# my first bug hunt! What kind of equipment?



## BugMasterD (May 13, 2015)

I done know if this is the right place to post this, but I'm about to go on my first, legitimate bug hunt. I frequently go on hikes, and marvel in the presence of various bugs, but never actually sought them out.

I'll be deciding which area I go hunt in. Either...
A- in the dunes, to the south.
B- in the mountains to the west. (I live in Colorado.)

Two questions. One, what kind of equipment, for each area? I'd imagine equipment would be varying on the area.

Should I get an aerial net? I'd imagine that is more for butterflies, moths, and various flying insects.
A sweeping net? I'd imagine for... Well... Sweeping through tall grass.
Is there a net for insects hiding in bushes and or trees?
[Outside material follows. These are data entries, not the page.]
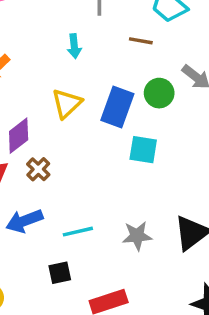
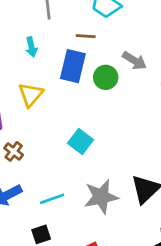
blue rectangle: (117, 107) -> (73, 66), moved
cyan square: (143, 150) -> (80, 142), moved, turned 35
gray star: (137, 236) -> (101, 197), size x1.4

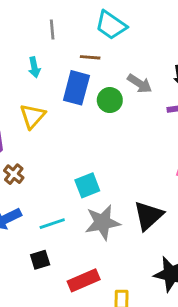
cyan square: (80, 142) -> (87, 185), moved, turned 30

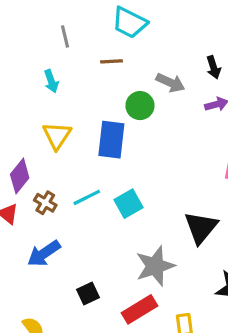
blue rectangle: (76, 88) -> (111, 140), moved
gray star: (103, 222) -> (155, 266), moved
cyan line: (52, 224) -> (87, 197), moved

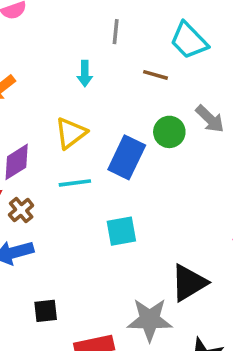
cyan line: (87, 197) -> (75, 183), moved
brown cross: (45, 203) -> (21, 210), moved
gray star: (155, 266) -> (150, 320), moved

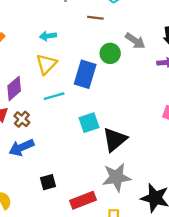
cyan arrow: (85, 74) -> (48, 36), moved, turned 91
black triangle: (189, 283) -> (115, 140), moved

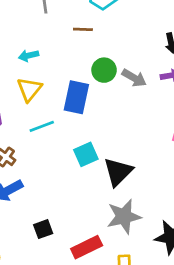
gray arrow: (135, 41) -> (134, 78), moved

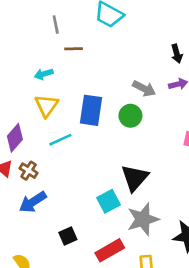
brown line: (83, 29) -> (74, 49), moved
green circle: (104, 70) -> (130, 116), moved
cyan square: (86, 154) -> (109, 201), moved

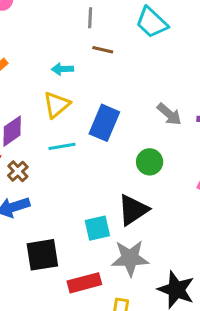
green circle: (130, 116) -> (150, 162), moved
black square: (68, 236) -> (42, 255), size x1.6

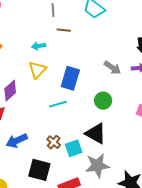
cyan line: (62, 146) -> (58, 104), moved
brown cross: (18, 171) -> (54, 142), moved
black triangle: (133, 210) -> (96, 134), turned -50
black square: (42, 255) -> (39, 170), turned 30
Also, obviously catch cups are very important.

But is there anything else I should think of taking?


----------



## Sentinel (May 13, 2015)

BugMasterD said:


> I done know if this is the right place to post this, but I'm about to go on my first, legitimate bug hunt. I frequently go on hikes, and marvel in the presence of various bugs, but never actually sought them out.
> 
> I'll be deciding which area I go hunt in. Either...
> A- in the dunes, to the south.
> ...


I'm sorry, but I'm just picturing you going out with Pokeballs into Viridian Forest and catching Butterfree, Kakuna, Metapod, Weedle, etc, lol. Obviously a net. There are specific nets you can buy made specifically for butterflies. A Kritter Keeper would be a good choice to take. Gloves and mountain boots. Bait, like cheese, insects like cheese.


----------



## Biollantefan54 (May 13, 2015)

Bring some tongs (Of course). TONS of delicups, if you are going out a night, headlamp and maybe a blacklight.


----------



## Smokehound714 (May 16, 2015)

you can get a cheap UV flashlight from walmart for $10.00.  Actually quite powerful.
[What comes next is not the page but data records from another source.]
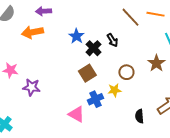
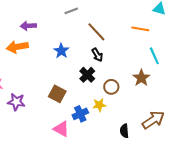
brown line: (130, 17) -> (96, 32), moved
black cross: (93, 48) -> (87, 75), moved
brown square: (87, 73) -> (57, 94), moved, turned -30

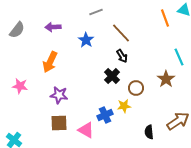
orange line: (140, 29) -> (165, 18), moved, turned 60
orange arrow: (17, 47) -> (50, 62), moved, turned -55
blue star: (61, 51) -> (86, 40), moved
brown square: (57, 94) -> (59, 123), moved, turned -30
purple star: (16, 102) -> (59, 95), moved

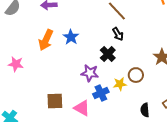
blue star: (86, 40) -> (71, 37), moved
brown circle: (136, 88) -> (136, 75), moved
purple star: (59, 95) -> (90, 73), moved

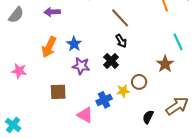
purple star: (90, 73) -> (81, 66), moved
brown square: (55, 101) -> (58, 92), moved
black semicircle: (145, 110) -> (148, 117), turned 32

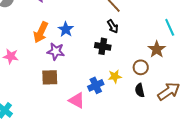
black cross: (111, 61) -> (103, 46), turned -35
purple star: (81, 66) -> (56, 51), moved
brown circle: (139, 82) -> (141, 67), moved
black semicircle: (148, 117) -> (140, 90), moved, turned -40

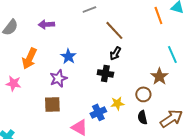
black arrow: (113, 26) -> (115, 53), turned 64
orange arrow: (41, 32) -> (29, 58), moved
purple star: (56, 51) -> (58, 78), turned -30

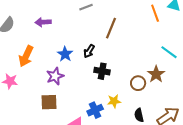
brown line: (114, 30) -> (111, 28), turned 65
black arrow: (115, 53) -> (89, 51), moved
cyan line: (172, 54) -> (169, 52), turned -30
brown circle: (143, 94) -> (138, 83), moved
  if you hunt mainly smaller specimens, you can obtain tiny solo cups from Party City, you'll need to get the right size lids for them, they should have those as well.

 For moths, it would be better to make a bucket light trap.  it's quite simple, just a bucket, a plastic funnel, and a light.  UV light is best for moths.   

  here's a link that shows you how to build one!-  http://www.theskepticalmoth.com/techniques/light-traps/

  good luck!

Reactions: Like 1


----------



## Bill Myers (May 16, 2015)

My favorite bug trap is a pitfall trap with lawn edging to guide the insects towards the pitfall.

Here's the setup I use (minus the radiator fluid---I like mine to be alive):

http://bugguide.net/node/view/396486

Good luck!

P.S. - To keep the insects from flying out of the pitfall, cut up a plastic soda bottle and invert the top of it so you can use it like a funnel.   The insects drop in, but can't get out.

Reactions: Like 1


----------



## The Centipede (Jun 2, 2015)

Bill Myers said:


> My favorite bug trap is a pitfall trap with lawn edging to guide the insects towards the pitfall.
> 
> Here's the setup I use (minus the radiator fluid---I like mine to be alive):
> 
> ...


 So the small temporary wall kinda leads em to the pit fall i would imagine? that's ingenuity right there.


----------